[Records contained in a dataset]
○ ○ ○ ○

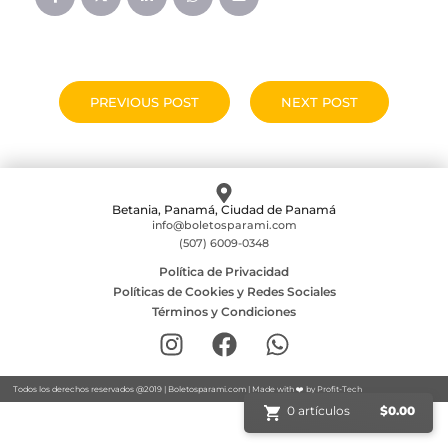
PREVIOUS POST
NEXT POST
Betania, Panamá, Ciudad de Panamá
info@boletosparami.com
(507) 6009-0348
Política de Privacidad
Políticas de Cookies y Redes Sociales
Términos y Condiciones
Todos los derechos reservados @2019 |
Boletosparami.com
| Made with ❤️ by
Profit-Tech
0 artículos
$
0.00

○ ○ ○ ○

_What the exercise asks:_
An exact copy of every line from the one containing "Política de Privacidad" through the last line of the entries is required; please add nothing.

_Task response:_
Política de Privacidad
Políticas de Cookies y Redes Sociales
Términos y Condiciones
Todos los derechos reservados @2019 |
Boletosparami.com
| Made with ❤️ by
Profit-Tech
0 artículos
$
0.00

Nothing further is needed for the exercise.